2. The clash, rotamer, and ramachandran scores from molprobity are presented.
3. If present, ramachandran outliers are listed.
4. If present, rotamer outliers are listed.
5. If present, Cβ deviations and bond length/angle outliers listed.
6. If present, flips to check are listed.
7. A script compatible with Coot is available for download. Open in Coot with 'Calculate/Run Script'.
6. Nomenclature Check
1. Model is checked for various nomenclature errors.
2. An option is provided to fix the selected errors and save into a new file.
7. ADIT Check
1. ADIT is run and results from pdb_file.letter are included.
• Missing main chain atoms, if detected, are flagged in red font.
8. Resolve Evaluate
1. Resolve_evaluate is run to check fit of atoms in electron density and residues with weak density are listed.

1. Yang H, Guranovic V, Dutta S, Feng Z, Berman HM, Westbrook JD. 2004. Automated and accurate deposition of structures solved by X-ray diffraction to the Protein Data Bank. Acta Crystallogr. Sect. D. Biol. Crystallogr. 60:1833-1839.
2. Davis IW, Leaver-Fay A, Chen VB, Block JN, Kapral GJ, Wang X, Murray LW, Arendall WB, 3rd, Snoeyink J, Richardson JS, Richardson DC. 2007. MolProbity: all-atom contacts and structure validation for proteins and nucleic acids. Nucleic Acids Res. 35:375-383.

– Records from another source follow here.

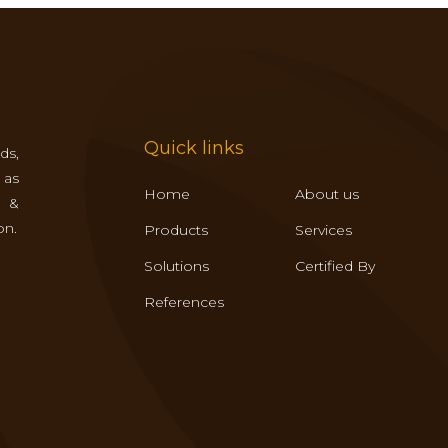
Quick links
ds,
 as
Home
About us
s &
on.
Products
Services
Solutions
Certified By
References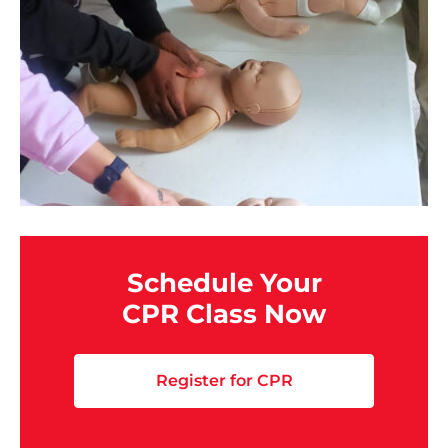
Schedule Your
CPR Class Now
Register for CPR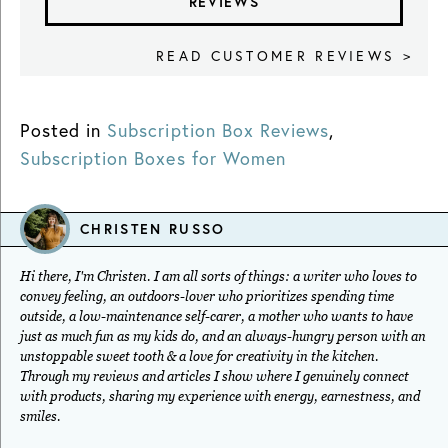
REVIEWS
READ CUSTOMER REVIEWS >
Posted in
Subscription Box Reviews
,
Subscription Boxes for Women
CHRISTEN RUSSO
Hi there, I'm Christen. I am all sorts of things: a writer who loves to
convey feeling, an outdoors-lover who prioritizes spending time
outside, a low-maintenance self-carer, a mother who wants to have
just as much fun as my kids do, and an always-hungry person with an
unstoppable sweet tooth & a love for creativity in the kitchen.
Through my reviews and articles I show where I genuinely connect
with products, sharing my experience with energy, earnestness, and
smiles.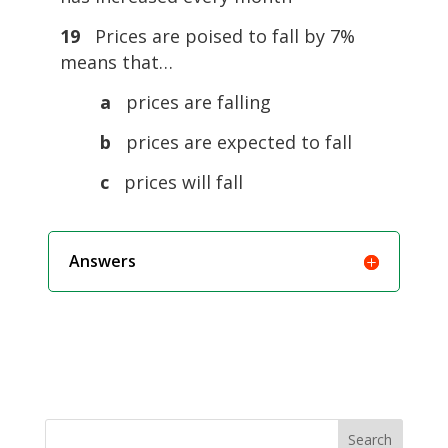
19
Prices are poised to fall by 7%
means that…
a
prices are falling
b
prices are expected to fall
c
prices will fall
Answers
Search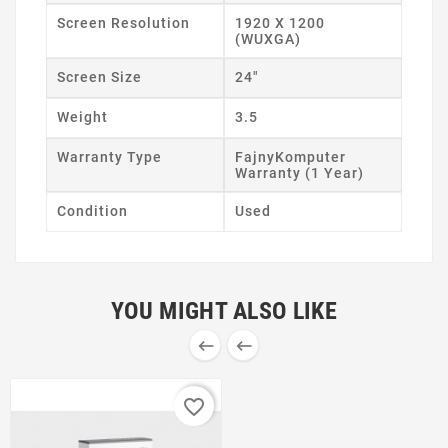
Screen Resolution
1920 X 1200
(WUXGA)
Screen Size
24"
Weight
3.5
Warranty Type
FajnyKomputer
Warranty (1 Year)
Condition
Used
YOU MIGHT ALSO LIKE


favorite_border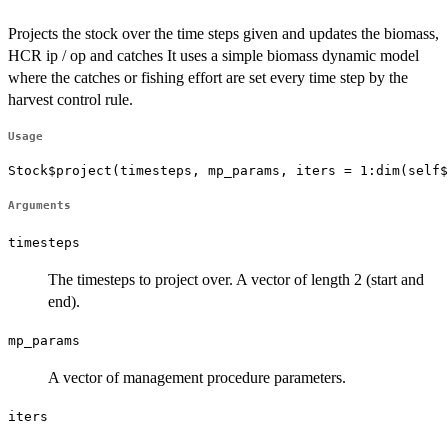
Projects the stock over the time steps given and updates the biomass,
HCR ip / op and catches It uses a simple biomass dynamic model
where the catches or fishing effort are set every time step by the
harvest control rule.
Usage
Stock$project(timesteps, mp_params, iters = 1:dim(self$
Arguments
timesteps
The timesteps to project over. A vector of length 2 (start and
end).
mp_params
A vector of management procedure parameters.
iters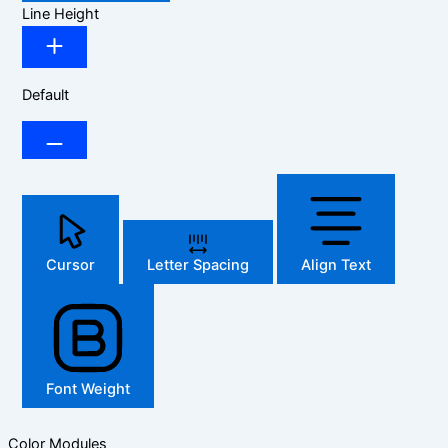
Line Height
Default
Cursor
Letter Spacing
Align Text
Font Weight
Color Modules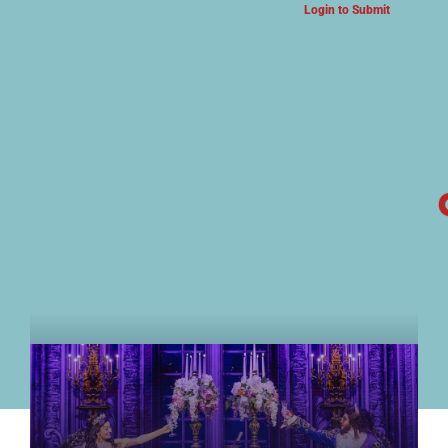
Login to Submit
ARTS & CULTURE NEWS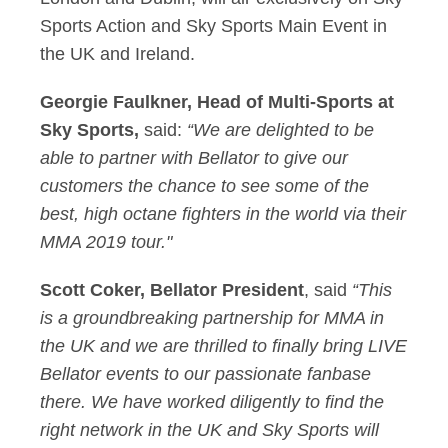
Sports Action and Sky Sports Main Event in
the UK and Ireland.
Georgie Faulkner, Head of Multi-Sports at
Sky Sports,
said:
“We are delighted to be
able to partner with Bellator to give our
customers the chance to see some of the
best, high octane fighters in the world via their
MMA 2019 tour."
Scott Coker, Bellator President
, said
“This
is a groundbreaking partnership for MMA in
the UK and we are thrilled to finally bring LIVE
Bellator events to our passionate fanbase
there. We have worked diligently to find the
right network in the UK and Sky Sports will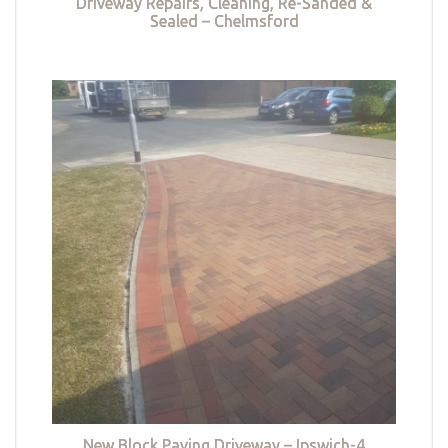
Driveway Repairs, Cleaning, Re-Sanded &
Sealed – Chelmsford
New Block Paving Driveway – Ipswich-4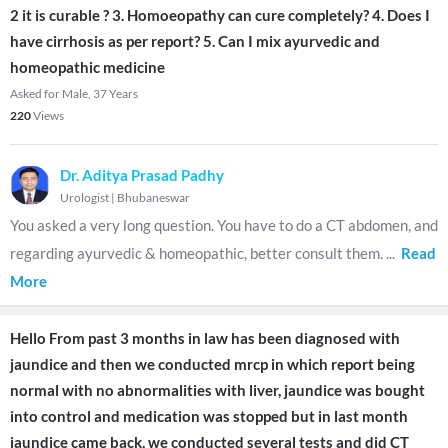
2 it is curable ? 3. Homoeopathy can cure completely? 4. Does I
have cirrhosis as per report? 5. Can I mix ayurvedic and
homeopathic medicine
Asked for Male, 37 Years
220
Views
Dr. Aditya Prasad Padhy
Urologist
|
Bhubaneswar
You asked a very long question. You have to do a CT abdomen, and
regarding ayurvedic & homeopathic, better consult them.
...
Read
More
Hello From past 3 months in law has been diagnosed with
jaundice and then we conducted mrcp in which report being
normal with no abnormalities with liver, jaundice was bought
into control and medication was stopped but in last month
jaundice came back, we conducted several tests and did CT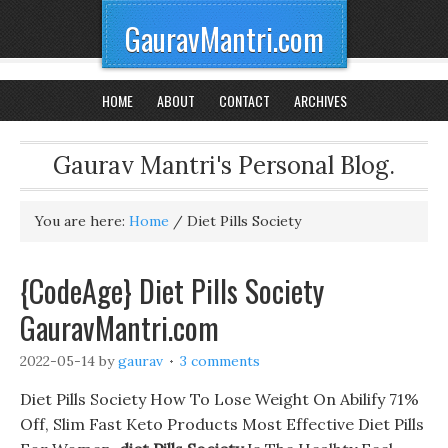
GauravMantri.com
HOME
ABOUT
CONTACT
ARCHIVES
Gaurav Mantri's Personal Blog.
You are here:
Home
/
Diet Pills Society
{CodeAge} Diet Pills Society
GauravMantri.com
2022-05-14
by
gaurav
3 comments
Diet Pills Society How To Lose Weight On Abilify 71%
Off, Slim Fast Keto Products Most Effective Diet Pills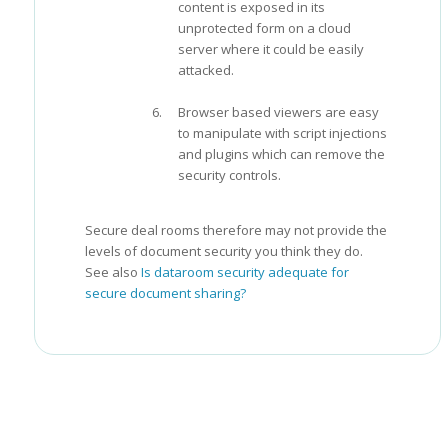
content is exposed in its
unprotected form on a cloud
server where it could be easily
attacked.
Browser based viewers are easy
to manipulate with script injections
and plugins which can remove the
security controls.
Secure deal rooms therefore may not provide the
levels of document security you think they do.
See also
Is dataroom security adequate for
secure document sharing?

3. Adams PD, Afonine PV, Bunkoczi G, Chen VB, Davis IW, Echols N, Headd JJ, Hung LW, Kapral GJ, Grosse-Kunstleve RW, McCoy AJ, Moriarty NW, Oeffner R, Read RJ, Richardson DC, Richardson JS, Terwilliger TC, Zwart PH. 2010. PHENIX: a comprehensive Python-based system for macromolecular structure solution. Acta Crystallogr D Biol Crystallogr 66:213-221.
4. Terwilliger TC. 2003. Statistical density modification using local pattern matching. Acta Crystallogr D Biol Crystallogr 59:1688-1701.
5. Larkin MA, Blackshields G, Brown NP, Chenna R, McGettigan PA, McWilliam H, Valentin F, Wallace IM, Wilm A, Lopez R, Thompson JD, Gibson TJ, Higgins DG. 2007. Clustal W and Clustal X version 2.0. Bioinformatics 23:2947-2948.